* **Your objective**
Each line from the one containing "non è assolutamente" through the end of the data below is to be output verbatim, with no lines added or left out.

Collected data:
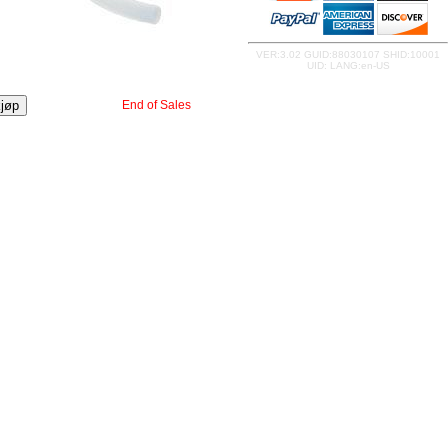
VER:
3.02
GUID:
88030107
SHID:
10001
UID:
LANG:
en-US
End of Sales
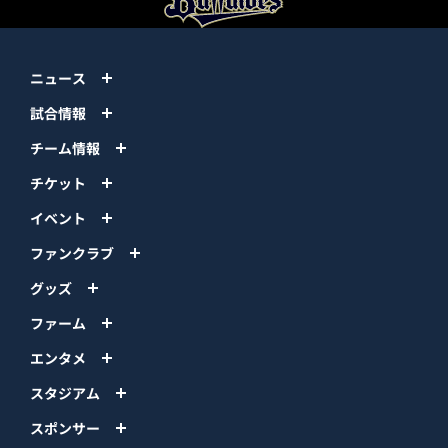
ニュース
試合情報
チーム情報
チケット
イベント
ファンクラブ
グッズ
ファーム
エンタメ
スタジアム
スポンサー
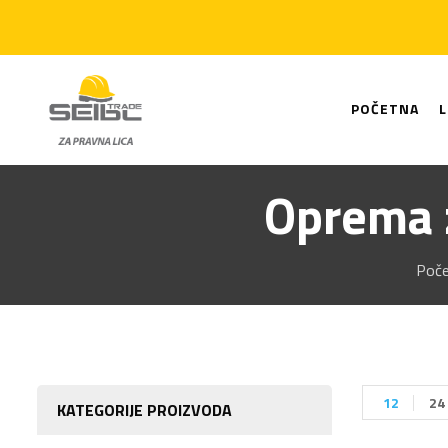
POČETNA
Oprema 
Poč
12
24
KATEGORIJE PROIZVODA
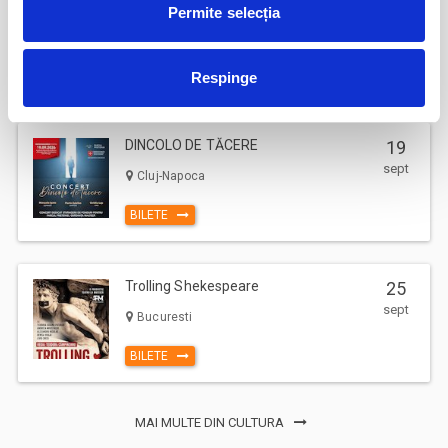
17
Deschiderea Stagiunii - Filarmonica Pitesti
Permite selecția
sept
Pitesti
BILETE
Respinge
DINCOLO DE TĂCERE
19
sept
Cluj-Napoca
BILETE
Trolling Shekespeare
25
sept
Bucuresti
BILETE
MAI MULTE DIN CULTURA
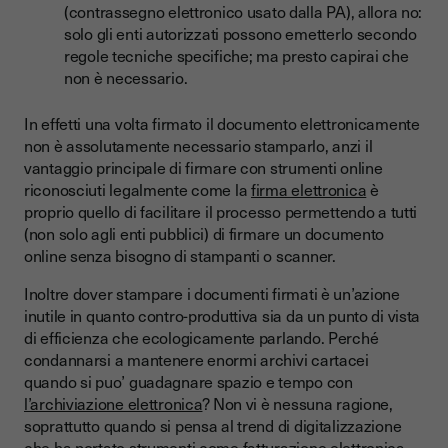
(contrassegno elettronico usato dalla PA), allora no:
solo gli enti autorizzati possono emetterlo secondo
regole tecniche specifiche; ma presto capirai che
non è necessario.
In effetti una volta firmato il documento elettronicamente
non è assolutamente necessario stamparlo, anzi il
vantaggio principale di firmare con strumenti online
riconosciuti legalmente come la
firma elettronica
è
proprio quello di facilitare il processo permettendo a tutti
(non solo agli enti pubblici) di firmare un documento
online senza bisogno di stampanti o scanner.
Inoltre dover stampare i documenti firmati è un’azione
inutile in quanto contro-produttiva sia da un punto di vista
di efficienza che ecologicamente parlando. Perché
condannarsi a mantenere enormi archivi cartacei
quando si puo’ guadagnare spazio e tempo con
l’archiviazione elettronica
? Non vi è nessuna ragione,
soprattutto quando si pensa al trend di digitalizzazione
che ha portato strumenti come fatturazione elettronica,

* **Result of this exercise**
non è assolutamente necessario stamparlo, anzi il
vantaggio principale di firmare con strumenti online
riconosciuti legalmente come la
firma elettronica
è
proprio quello di facilitare il processo permettendo a tutti
(non solo agli enti pubblici) di firmare un documento
online senza bisogno di stampanti o scanner.
Inoltre dover stampare i documenti firmati è un’azione
inutile in quanto contro-produttiva sia da un punto di vista
di efficienza che ecologicamente parlando. Perché
condannarsi a mantenere enormi archivi cartacei
quando si puo’ guadagnare spazio e tempo con
l’archiviazione elettronica
? Non vi è nessuna ragione,
soprattutto quando si pensa al trend di digitalizzazione
che ha portato strumenti come fatturazione elettronica,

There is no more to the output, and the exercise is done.